I'm going to be on spring break next week (3/5) Planning on hit some soft water. I was thinking going to salt fork or Piedmont. Never fished either lake. I was wondering if anyone had any tips. I have fished for northern pike but never this early in the year. Just some info would be helpful. All fish will be releases (if caught!) I dont want anyones secret spots just some tips that might help us land a Muskie. Thanks Kurt


----------



## n8als (Oct 17, 2006)

Went past Piedmont today, still has lots of ice. Good luck...


----------



## willyb021 (Jun 1, 2009)

cast ,cast, and cast some more! lol ive gone 3 times at piedmont now and havent caught one yet,. and im using lures that my friend has caught many on out there. the fish of 1,000 casts, im about due! ... we r gonna head one this weekend and pray for some soft water.


----------



## General (Oct 28, 2009)

I hear ya Willyb.... I've fished for them at west branch.
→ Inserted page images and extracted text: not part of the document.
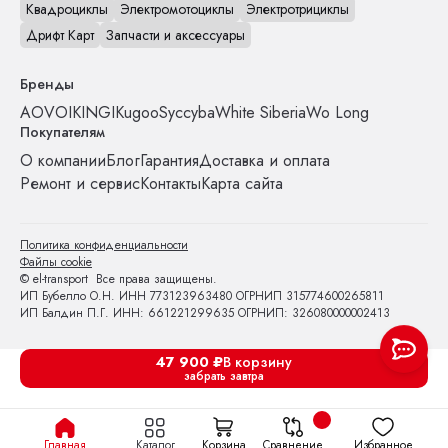
Квадроциклы
Электромотоциклы
Электротрициклы
Дрифт Карт
Запчасти и аксессуары
Бренды
AOVO
IKINGI
Kugoo
Syccyba
White Siberia
Wo Long
Покупателям
О компании
Блог
Гарантия
Доставка и оплата
Ремонт и сервис
Контакты
Карта сайта
Политика конфиденциальности
Файлы cookie
© el-transport Все права защищены.
ИП Бубелло О.Н. ИНН 773123963480 ОГРНИП 315774600265811
ИП Балдин П.Г. ИНН: 661221299635 ОГРНИП: 326080000002413
47 900
₽
В корзину
забрать завтра
Главная
Каталог
Корзина
Сравнение
Избранное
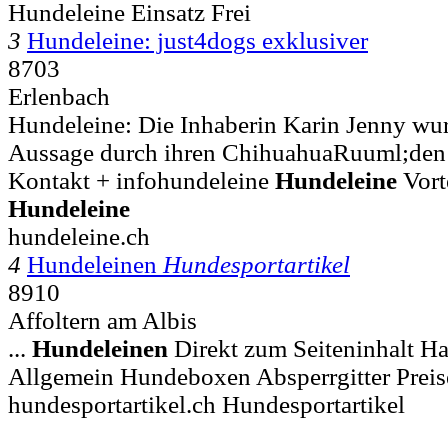
Hundeleine Einsatz Frei
3
Hundeleine: just4dogs exklusiver
8703
Erlenbach
Hundeleine: Die Inhaberin Karin Jenny wur
Aussage durch ihren ChihuahuaRuuml;den S
Kontakt + infohundeleine
Hundeleine
Vort
Hundeleine
hundeleine.ch
4
Hundeleinen
Hundesportartikel
8910
Affoltern am Albis
...
Hundeleinen
Direkt zum Seiteninhalt
Allgemein Hundeboxen Absperrgitter Preis
hundesportartikel.ch Hundesportartikel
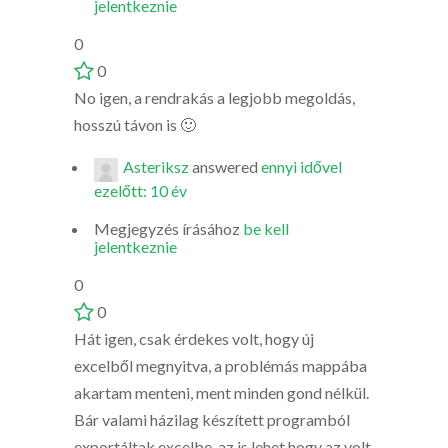
jelentkeznie
0
0
No igen, a rendrakás a legjobb megoldás,
hosszú távon is 🙂
Asteriksz
answered
ennyi idővel
ezelőtt: 10 év
Megjegyzés írásához
be kell
jelentkeznie
0
0
Hát igen, csak érdekes volt, hogy új
excelből megnyitva, a problémás mappába
akartam menteni, ment minden gond nélkül.
Bár valami házilag készített programból
exportáltak excelbe, az is lehet hogy az volt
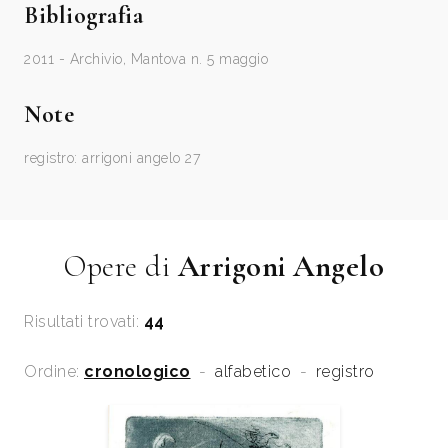
Bibliografia
2011 - Archivio, Mantova n. 5 maggio
Note
registro: arrigoni angelo 27
Opere di
Arrigoni Angelo
Risultati trovati:
44
Ordine:
cronologico
-
alfabetico
-
registro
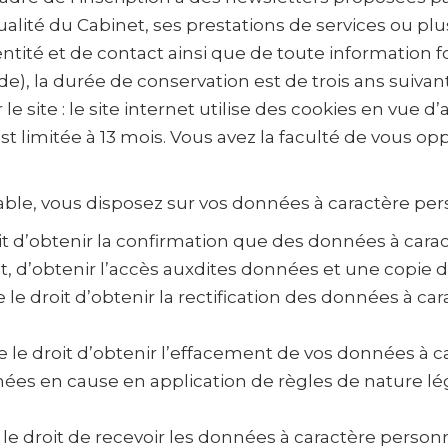
actualité du Cabinet, ses prestations de services ou p
entité et de contact ainsi que de toute information f
, la durée de conservation est de trois ans suivant 
le site : le site internet utilise des cookies en vue
est limitée à 13 mois. Vous avez la faculté de vous o
e, vous disposez sur vos données à caractère perso
t d’obtenir la confirmation que des données à car
ont, d’obtenir l’accès auxdites données et une copie 
 le droit d’obtenir la rectification des données à c
le droit d’obtenir l’effacement de vos données à c
ées en cause en application de règles de nature lé
 le droit de recevoir les données à caractère perso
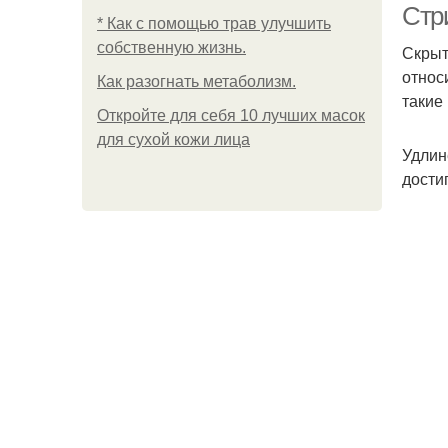
Стр
* Как с помощью трав улучшить
собственную жизнь.
Скрыт
относ
Как разогнать метаболизм.
такие
Откройте для себя 10 лучших масок
для сухой кожи лица
Удлин
дости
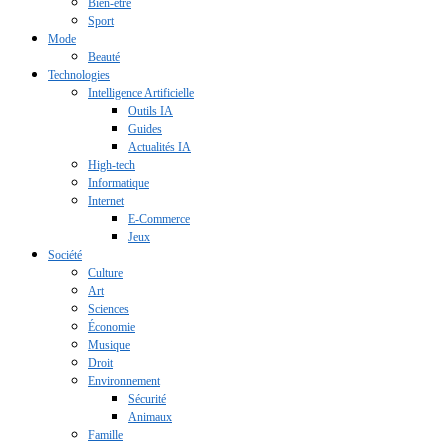
Bien-être
Sport
Mode
Beauté
Technologies
Intelligence Artificielle
Outils IA
Guides
Actualités IA
High-tech
Informatique
Internet
E-Commerce
Jeux
Société
Culture
Art
Sciences
Économie
Musique
Droit
Environnement
Sécurité
Animaux
Famille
I did catch a Fish Ohio Northern but no Muskie. I read cast in shallows where the weeds are starting to grow. Those damn muskies at west branch have no problem hitting my minnow on a crappie rod lol


----------



## timcat69 (Nov 14, 2008)

Try the rocky points across from the marina & essex bay. We catch musky off them every spring while smallmouth fishing. The bays from the marina to the dam are good early spots as well. Good luck!!! We'll be down there next week. Gonna give Leesville a try this Sat.


----------



## willyb021 (Jun 1, 2009)

we'll be in essex. my buddy has a house right there. hoping there will be enough open water 




timcat69 said:


> Try the rocky points across from the marina & essex bay. We catch musky off them every spring while smallmouth fishing. The bays from the marina to the dam are good early spots as well. Good luck!!! We'll be down there next week. Gonna give Leesville a try this Sat.


----------



## JIG (Nov 2, 2004)

Would think the shad is headed for the feeders. Bit cold for the run but find open water and the water wolf is close by! Did get one on a vib a couple yrs back. 10fow/water temp 42 Just like a walleye. Had a few roll on me at the surface last yr. They slow down quit a bit and seems the blade/stick-bait combo is the ticket.


----------



## woba123 (Mar 15, 2011)

Anyone got a good "go to" lure/bait for Spring Muskies??


----------



## fish*FEAR*me (Mar 8, 2006)

The last two years ive caught muskie at piedmont on a black and gold xrap...both times i was fishing a bass tournament in march.


----------



## mullskinner (Aug 20, 2007)

good sunny day with wind stacking warm water in a bay haaa haaa mepps giant killer can't be beat !


----------



## MDBuckeye (Sep 29, 2009)

I like an oversized white spinner bait as well.
At Alum they are already in the coves so keep your eyes open and keep casting!


----------